El tan festejado director danés Lars von Trier no se llama así. Su nombre original es Lars Trier, más pedestre. Si agregó a su nombre la preposición alemana von fue para darse un aire más aristocrático, menos terrenal. Es como si quien aquí escribe (Gustavo Cruz) hiciera cambios análogos para dar más autoridad a sus opiniones sobre cine y las firmara como Gustavo de la Cruz. La táctica es pedante, como el mismo von Trier, pero tiene su justificación en la historia del cine. A principios del siglo XX aparece en el círculo cinematográfico norteamericano un personaje peculiar, un inmigrante alemán salido de la nada que se hace llamar Erich von Stroheim y se empieza a hacer el cine más radical del momento. Su actitud violenta de autor, con la soberbia del aristócrata, hace que después de un tiempo, a mediados de la década de 1920, tras haber realizado largometrajes revolucionarios pero extremadamente ambiciosos, fuera vetado de dirigir películas y relegado al simple papel de actor.  Sólo que el aristocrático von Stroheim no tenía nada de aristócrata, en Alemania era simplemente Erich Stroheim, un ciudadano más.

La adición de la preposición es la más notoria de una seria de falsedades que von Stroheim dijo sobre sí mismo para generar mito.

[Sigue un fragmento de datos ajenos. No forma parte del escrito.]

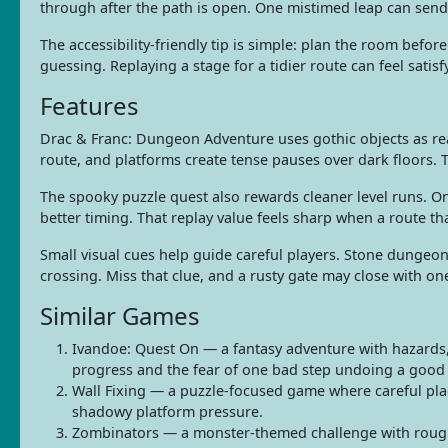
through after the path is open. One mistimed leap can send 
The accessibility-friendly tip is simple: plan the room bef
guessing. Replaying a stage for a tidier route can feel sat
Features
Drac & Franc: Dungeon Adventure uses gothic objects as rea
route, and platforms create tense pauses over dark floors. 
The spooky puzzle quest also rewards cleaner level runs. O
better timing. That replay value feels sharp when a route
Small visual cues help guide careful players. Stone dungeo
crossing. Miss that clue, and a rusty gate may close with o
Similar Games
Ivandoe: Quest On — a fantasy adventure with hazards,
progress and the fear of one bad step undoing a good
Wall Fixing — a puzzle-focused game where careful pla
shadowy platform pressure.
Zombinators — a monster-themed challenge with rough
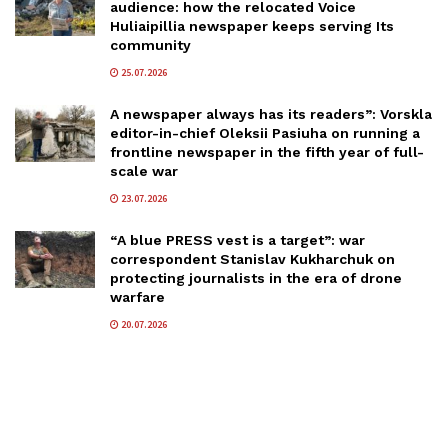
audience: how the relocated Voice
Huliaipillia newspaper keeps serving Its
community
25.07.2026
A newspaper always has its readers”: Vorskla
editor-in-chief Oleksii Pasiuha on running a
frontline newspaper in the fifth year of full-
scale war
23.07.2026
“A blue PRESS vest is a target”: war
correspondent Stanislav Kukharchuk on
protecting journalists in the era of drone
warfare
20.07.2026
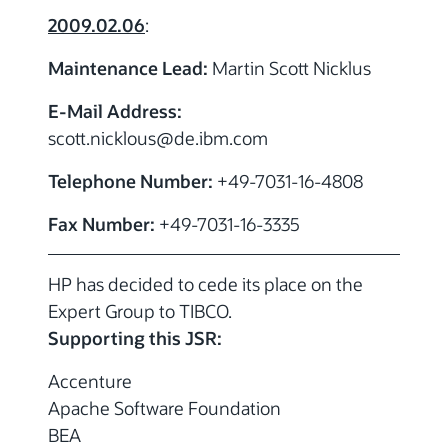
2009.02.06
:
Maintenance Lead:
Martin Scott Nicklus
E-Mail Address:
scott.nicklous
@de.ibm.com
Telephone Number:
+49-7031-16-4808
Fax Number:
+49-7031-16-3335
HP has decided to cede its place on the
Expert Group to TIBCO.
Supporting this JSR:
Accenture
Apache Software Foundation
BEA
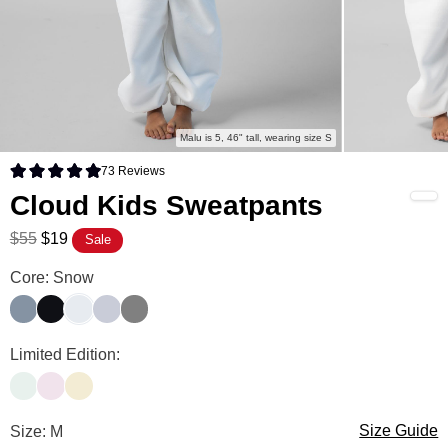
Malu is 5, 46" tall, wearing size S
73
Reviews
Rated 4.9 out of 5 stars
Cloud Kids Sweatpants
$55
$19
Sale
Cloud Kids Sweatpants Color
Core: Snow
Blue Willow
Midnight
Snow
Storm
Wolf Grey
Cloud Kids Sweatpants Color
Limited Edition:
Pale Mint
Powder Pink
Buttercream
Cloud Kids Sweatpants Size
Size: M
Size Guide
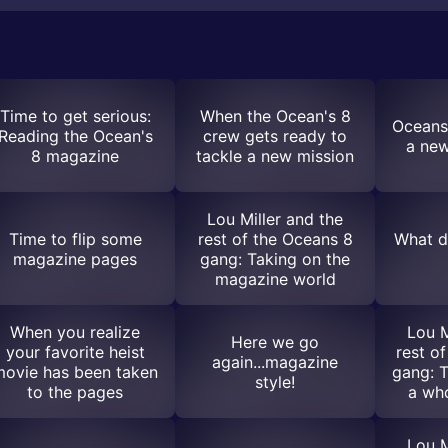
Time to get serious:
When the Ocean's 8
Oceans 
Reading the Ocean's
crew gets ready to
a new
8 magazine
tackle a new mission
Lou Miller and the
Time to flip some
rest of the Oceans 8
What di
magazine pages
gang: Taking on the
magazine world
When you realize
Lou M
Here we go
your favorite heist
rest o
again...magazine
movie has been taken
gang: T
style!
to the pages
a who
Lou M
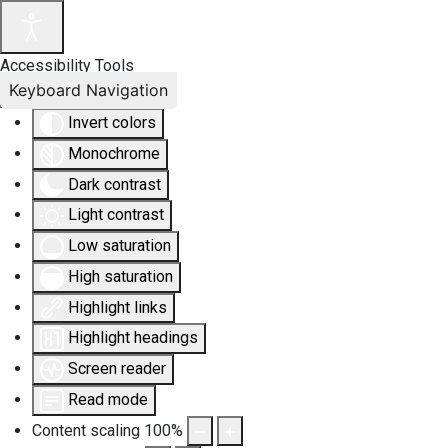
Accessibility Tools
Keyboard Navigation
Invert colors
Monochrome
Dark contrast
Light contrast
Low saturation
High saturation
Highlight links
Highlight headings
Screen reader
Read mode
Content scaling
100
%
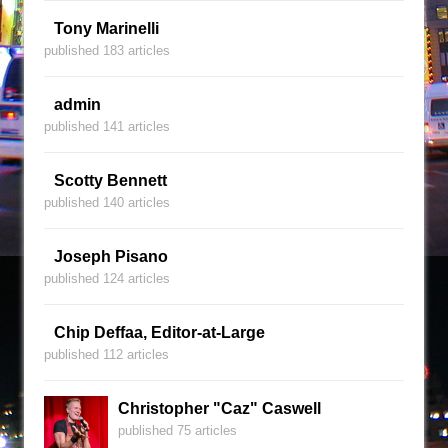
Tony Marinelli
published 183 articles
admin
published 141 articles
Scotty Bennett
published 140 articles
Joseph Pisano
published 124 articles
Chip Deffaa, Editor-at-Large
published 112 articles
Christopher "Caz" Caswell
published 75 articles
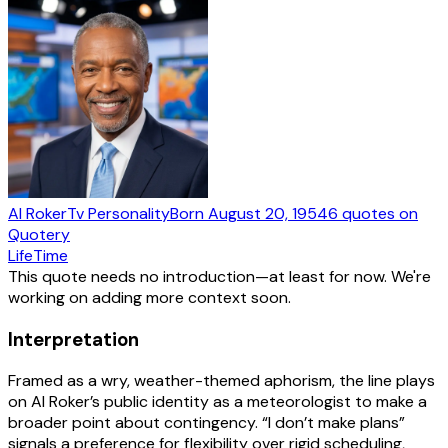
Al Roker
Tv Personality
Born
August 20, 1954
6
quotes
on
Quotery
Life
Time
This quote needs no introduction—at least for now. We're
working on adding more context soon.
Interpretation
Framed as a wry, weather-themed aphorism, the line plays
on Al Roker’s public identity as a meteorologist to make a
broader point about contingency. “I don’t make plans”
signals a preference for flexibility over rigid scheduling,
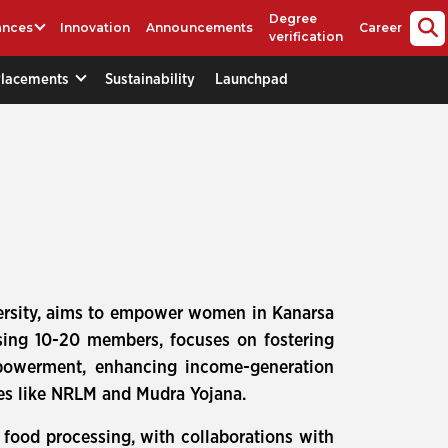
Degree
ances
Innovation
Announcements
Career
verification
Placements
Sustainability
Launchpad
versity, aims to empower women in Kanarsa
rising 10-20 members, focuses on fostering
empowerment, enhancing income-generation
mes like NRLM and Mudra Yojana.
 food processing, with collaborations with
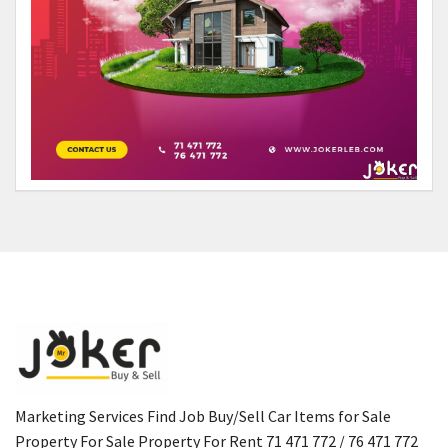
Marketing Services Find Job Buy/Sell Car Items for Sale
Property For Sale Property For Rent 71 471 772 / 76 471 772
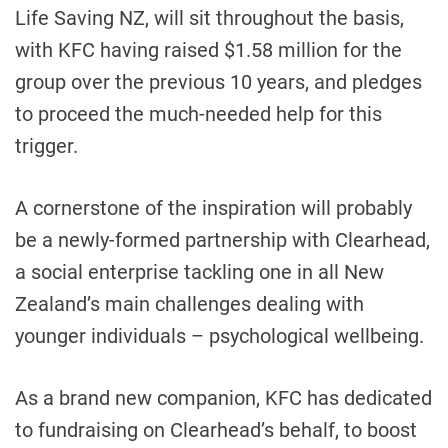
Life Saving NZ, will sit throughout the basis,
with KFC having raised $1.58 million for the
group over the previous 10 years, and pledges
to proceed the much-needed help for this
trigger.
A cornerstone of the inspiration will probably
be a newly-formed partnership with Clearhead,
a social enterprise tackling one in all New
Zealand’s main challenges dealing with
younger individuals – psychological wellbeing.
As a brand new companion, KFC has dedicated
to fundraising on Clearhead’s behalf, to boost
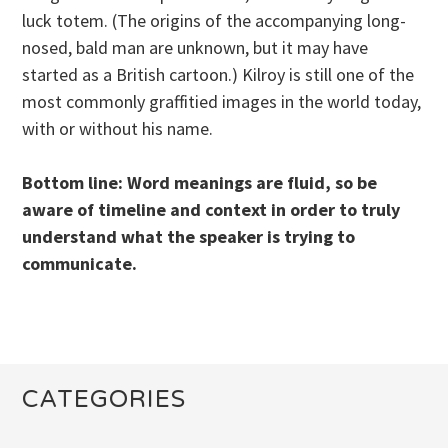
luck totem. (The origins of the accompanying long-
nosed, bald man are unknown, but it may have
started as a British cartoon.) Kilroy is still one of the
most commonly graffitied images in the world today,
with or without his name.
Bottom line: Word meanings are fluid, so be
aware of timeline and context in order to truly
understand what the speaker is trying to
communicate.
CATEGORIES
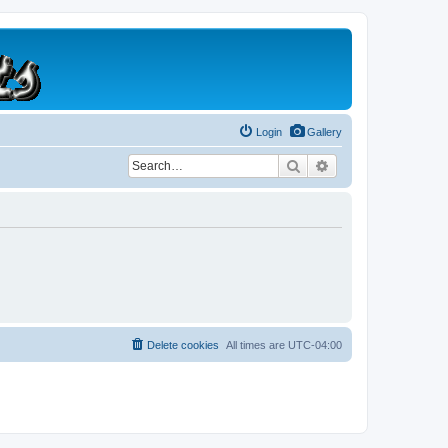
Login
Gallery
Search
Advanced search
Delete cookies
All times are
UTC-04:00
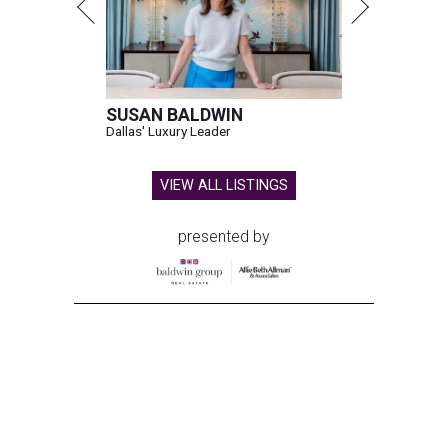
SUSAN BALDWIN
Dallas' Luxury Leader
VIEW ALL LISTINGS
presented by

Por ejemplo, gustaba de enumerar las más variadas actividades al momento de contestar sobre qué hacía antes de dirigir películas, agente de seguros y vendedor de papel matamoscas eran dos de sus favoritas. Su signo es el cinismo que desnuda la hipocresía. Si cambia su nombre es porque sabe que el burgués siempre ha envidiado la delicadeza del aristócrata al que derrocó, los norteamericanos mueren por ser príncipes y reyes. Harán lo imposible por codearse con esa clase en extinción. Incluso dejarlo hacer películas en las que se burlé de esta actitud. Von Stroheim, que protagoniza sus cintas, siempre asume el papel de conde o barón decadente cazando inocentes magnates norteamericanos para quedarse con su dinero y sus mujeres. El díptico Foolish wives (1922) y Blind husbands (1919) son el mejor ejemplo. Burlándose siempre de la fascinación del nuevo rico por la podredumbre de las cortes europeas. Innovador como pocos, la calidad de sus películas le permitió varios caprichos, como la ausencia de maquillaje en los actores o la filmación en locación. Pero sus ambiciones pronto lo llevarían al desastre. Tal es el caso de Foolish wives, que estaba proyectada para durar ocho horas y terminar con el protagonista —él mismo— devorado por una ballena. No hay príncipe al que la industria le cumpla tales caprichos.

Pero su obra dejó una huella profunda, no sólo en von Trier, cuyo cinismo puede rastrearse al del Stroheim. Jean Renoir, hijo del pintor impresionista y favorito de Godard y compañía en la Cahiers du Cinema, dijo que cuando vio el cine de von Stroheim supo que todo lo que había hecho hasta entonces estaba mal y comenzó de cero. Años más tarde, en 1937, Renoir dirigía al propio von Stroheim en su obra maestra La gran ilusión. La Cineteca Nacional hizo un retrospectiva en sus salas de la obra del cínico “aristócrata” que termina el último día de agosto.